(Records supplied)

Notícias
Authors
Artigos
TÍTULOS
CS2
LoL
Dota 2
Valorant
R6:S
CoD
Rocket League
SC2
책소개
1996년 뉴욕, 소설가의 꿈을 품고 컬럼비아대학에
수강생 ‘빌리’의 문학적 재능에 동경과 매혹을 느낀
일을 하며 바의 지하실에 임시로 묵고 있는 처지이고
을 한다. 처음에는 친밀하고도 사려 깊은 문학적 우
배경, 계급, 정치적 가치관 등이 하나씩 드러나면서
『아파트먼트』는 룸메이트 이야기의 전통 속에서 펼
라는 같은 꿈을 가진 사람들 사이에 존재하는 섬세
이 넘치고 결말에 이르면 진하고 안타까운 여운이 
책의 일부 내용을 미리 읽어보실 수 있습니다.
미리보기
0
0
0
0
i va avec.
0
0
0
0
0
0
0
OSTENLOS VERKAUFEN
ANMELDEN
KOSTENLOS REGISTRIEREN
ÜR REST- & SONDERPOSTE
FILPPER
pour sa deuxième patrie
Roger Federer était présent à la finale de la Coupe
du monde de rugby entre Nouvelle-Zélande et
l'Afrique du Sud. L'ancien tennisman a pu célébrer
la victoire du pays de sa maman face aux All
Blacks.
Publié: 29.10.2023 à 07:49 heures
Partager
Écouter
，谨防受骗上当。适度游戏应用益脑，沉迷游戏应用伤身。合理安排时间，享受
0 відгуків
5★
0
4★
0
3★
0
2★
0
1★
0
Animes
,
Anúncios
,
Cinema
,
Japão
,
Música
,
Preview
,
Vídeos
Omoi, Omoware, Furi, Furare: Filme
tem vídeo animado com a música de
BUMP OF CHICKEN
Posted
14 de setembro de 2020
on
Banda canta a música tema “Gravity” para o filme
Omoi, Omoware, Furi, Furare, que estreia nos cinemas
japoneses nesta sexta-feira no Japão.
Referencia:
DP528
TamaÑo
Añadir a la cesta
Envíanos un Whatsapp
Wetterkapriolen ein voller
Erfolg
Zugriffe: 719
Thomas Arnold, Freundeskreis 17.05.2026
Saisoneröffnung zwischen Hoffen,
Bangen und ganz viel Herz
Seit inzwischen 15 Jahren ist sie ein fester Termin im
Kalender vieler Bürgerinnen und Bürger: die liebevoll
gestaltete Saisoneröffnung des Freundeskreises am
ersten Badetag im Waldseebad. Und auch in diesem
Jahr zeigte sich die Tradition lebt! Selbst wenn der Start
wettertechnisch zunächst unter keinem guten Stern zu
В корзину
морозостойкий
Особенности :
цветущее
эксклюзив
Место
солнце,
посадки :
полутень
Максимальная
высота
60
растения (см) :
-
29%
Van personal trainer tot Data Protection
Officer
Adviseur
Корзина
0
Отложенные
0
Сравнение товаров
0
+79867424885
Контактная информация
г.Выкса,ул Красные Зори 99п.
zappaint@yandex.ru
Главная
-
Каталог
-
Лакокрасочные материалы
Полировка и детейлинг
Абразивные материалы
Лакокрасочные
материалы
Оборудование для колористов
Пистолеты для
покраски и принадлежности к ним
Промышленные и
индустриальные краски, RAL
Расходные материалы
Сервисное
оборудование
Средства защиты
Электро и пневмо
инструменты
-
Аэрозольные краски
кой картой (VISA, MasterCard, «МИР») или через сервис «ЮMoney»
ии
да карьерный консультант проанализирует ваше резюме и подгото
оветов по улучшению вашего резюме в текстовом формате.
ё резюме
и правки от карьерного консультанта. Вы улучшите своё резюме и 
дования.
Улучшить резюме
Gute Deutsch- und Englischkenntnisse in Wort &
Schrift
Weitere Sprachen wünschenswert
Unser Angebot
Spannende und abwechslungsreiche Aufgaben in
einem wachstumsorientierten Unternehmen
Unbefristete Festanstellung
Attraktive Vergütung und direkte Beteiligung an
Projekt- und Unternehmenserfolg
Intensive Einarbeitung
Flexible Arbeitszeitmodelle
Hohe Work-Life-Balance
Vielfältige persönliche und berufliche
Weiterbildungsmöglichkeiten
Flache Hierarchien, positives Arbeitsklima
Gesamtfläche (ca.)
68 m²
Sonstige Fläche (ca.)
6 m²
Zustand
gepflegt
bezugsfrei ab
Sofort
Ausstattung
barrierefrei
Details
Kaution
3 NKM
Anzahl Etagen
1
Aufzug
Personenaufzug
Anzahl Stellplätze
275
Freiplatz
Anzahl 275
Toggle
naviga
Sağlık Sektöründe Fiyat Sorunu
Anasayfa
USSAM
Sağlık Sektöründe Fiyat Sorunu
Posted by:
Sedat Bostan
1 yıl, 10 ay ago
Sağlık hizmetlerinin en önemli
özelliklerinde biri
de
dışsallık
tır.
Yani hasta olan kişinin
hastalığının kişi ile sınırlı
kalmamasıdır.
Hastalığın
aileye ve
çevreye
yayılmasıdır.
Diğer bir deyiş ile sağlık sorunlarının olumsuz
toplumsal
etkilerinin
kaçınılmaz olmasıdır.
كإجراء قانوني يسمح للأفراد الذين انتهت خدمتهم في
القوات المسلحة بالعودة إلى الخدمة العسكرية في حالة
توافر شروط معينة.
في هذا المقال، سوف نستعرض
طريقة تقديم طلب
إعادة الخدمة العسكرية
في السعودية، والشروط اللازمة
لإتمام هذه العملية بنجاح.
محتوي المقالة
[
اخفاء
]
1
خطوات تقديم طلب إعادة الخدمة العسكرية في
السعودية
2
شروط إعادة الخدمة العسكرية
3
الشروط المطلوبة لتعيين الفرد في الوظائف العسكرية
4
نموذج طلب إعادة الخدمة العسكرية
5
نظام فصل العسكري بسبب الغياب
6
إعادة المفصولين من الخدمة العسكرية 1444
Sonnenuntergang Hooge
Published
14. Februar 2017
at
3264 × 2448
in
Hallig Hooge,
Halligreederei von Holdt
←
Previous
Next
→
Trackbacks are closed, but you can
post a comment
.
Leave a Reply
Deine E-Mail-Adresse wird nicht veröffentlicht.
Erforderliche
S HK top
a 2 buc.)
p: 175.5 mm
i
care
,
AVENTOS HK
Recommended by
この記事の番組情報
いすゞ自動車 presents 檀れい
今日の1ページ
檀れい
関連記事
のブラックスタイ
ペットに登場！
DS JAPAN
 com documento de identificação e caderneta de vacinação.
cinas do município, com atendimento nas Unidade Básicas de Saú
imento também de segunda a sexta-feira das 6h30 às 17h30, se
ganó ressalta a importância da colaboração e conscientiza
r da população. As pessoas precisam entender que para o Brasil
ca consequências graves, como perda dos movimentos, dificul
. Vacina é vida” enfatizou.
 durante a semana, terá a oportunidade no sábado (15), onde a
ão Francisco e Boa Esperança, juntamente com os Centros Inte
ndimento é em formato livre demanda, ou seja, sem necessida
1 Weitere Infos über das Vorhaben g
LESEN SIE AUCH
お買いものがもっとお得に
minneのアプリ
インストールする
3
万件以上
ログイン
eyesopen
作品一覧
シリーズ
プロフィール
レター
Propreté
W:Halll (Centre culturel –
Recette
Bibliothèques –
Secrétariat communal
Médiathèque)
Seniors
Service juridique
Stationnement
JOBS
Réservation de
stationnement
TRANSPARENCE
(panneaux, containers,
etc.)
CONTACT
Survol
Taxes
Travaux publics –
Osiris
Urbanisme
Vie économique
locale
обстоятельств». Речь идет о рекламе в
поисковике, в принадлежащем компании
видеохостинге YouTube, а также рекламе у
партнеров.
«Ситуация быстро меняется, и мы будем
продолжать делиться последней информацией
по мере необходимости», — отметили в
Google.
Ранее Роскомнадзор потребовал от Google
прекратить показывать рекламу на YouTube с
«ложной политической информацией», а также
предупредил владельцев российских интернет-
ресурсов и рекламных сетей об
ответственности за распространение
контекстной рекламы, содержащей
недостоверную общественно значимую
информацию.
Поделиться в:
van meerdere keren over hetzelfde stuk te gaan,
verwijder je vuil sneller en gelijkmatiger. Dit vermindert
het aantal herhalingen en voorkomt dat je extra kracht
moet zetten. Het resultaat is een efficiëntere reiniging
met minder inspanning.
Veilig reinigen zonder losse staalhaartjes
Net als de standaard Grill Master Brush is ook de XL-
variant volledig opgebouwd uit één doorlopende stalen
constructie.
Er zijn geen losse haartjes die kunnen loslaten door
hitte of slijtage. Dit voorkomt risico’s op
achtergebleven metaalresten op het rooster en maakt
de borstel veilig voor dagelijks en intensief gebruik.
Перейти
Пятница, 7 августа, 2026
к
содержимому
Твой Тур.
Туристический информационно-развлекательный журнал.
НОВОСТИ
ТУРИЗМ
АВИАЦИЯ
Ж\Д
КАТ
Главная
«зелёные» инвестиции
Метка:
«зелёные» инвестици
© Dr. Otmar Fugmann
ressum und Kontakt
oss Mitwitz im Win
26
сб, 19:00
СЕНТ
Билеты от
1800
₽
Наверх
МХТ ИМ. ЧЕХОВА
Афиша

(End Records supplied)

Problem
Print the material above verbatim, first line through the line containing "Zugriffe: 719", both included.

Answer below
Notícias
Authors
Artigos
TÍTULOS
CS2
LoL
Dota 2
Valorant
R6:S
CoD
Rocket League
SC2
책소개
1996년 뉴욕, 소설가의 꿈을 품고 컬럼비아대학에
수강생 ‘빌리’의 문학적 재능에 동경과 매혹을 느낀
일을 하며 바의 지하실에 임시로 묵고 있는 처지이고
을 한다. 처음에는 친밀하고도 사려 깊은 문학적 우
배경, 계급, 정치적 가치관 등이 하나씩 드러나면서
『아파트먼트』는 룸메이트 이야기의 전통 속에서 펼
라는 같은 꿈을 가진 사람들 사이에 존재하는 섬세
이 넘치고 결말에 이르면 진하고 안타까운 여운이 
책의 일부 내용을 미리 읽어보실 수 있습니다.
미리보기
0
0
0
0
i va avec.
0
0
0
0
0
0
0
OSTENLOS VERKAUFEN
ANMELDEN
KOSTENLOS REGISTRIEREN
ÜR REST- & SONDERPOSTE
FILPPER
pour sa deuxième patrie
Roger Federer était présent à la finale de la Coupe
du monde de rugby entre Nouvelle-Zélande et
l'Afrique du Sud. L'ancien tennisman a pu célébrer
la victoire du pays de sa maman face aux All
Blacks.
Publié: 29.10.2023 à 07:49 heures
Partager
Écouter
，谨防受骗上当。适度游戏应用益脑，沉迷游戏应用伤身。合理安排时间，享受
0 відгуків
5★
0
4★
0
3★
0
2★
0
1★
0
Animes
,
Anúncios
,
Cinema
,
Japão
,
Música
,
Preview
,
Vídeos
Omoi, Omoware, Furi, Furare: Filme
tem vídeo animado com a música de
BUMP OF CHICKEN
Posted
14 de setembro de 2020
on
Banda canta a música tema “Gravity” para o filme
Omoi, Omoware, Furi, Furare, que estreia nos cinemas
japoneses nesta sexta-feira no Japão.
Referencia:
DP528
TamaÑo
Añadir a la cesta
Envíanos un Whatsapp
Wetterkapriolen ein voller
Erfolg
Zugriffe: 719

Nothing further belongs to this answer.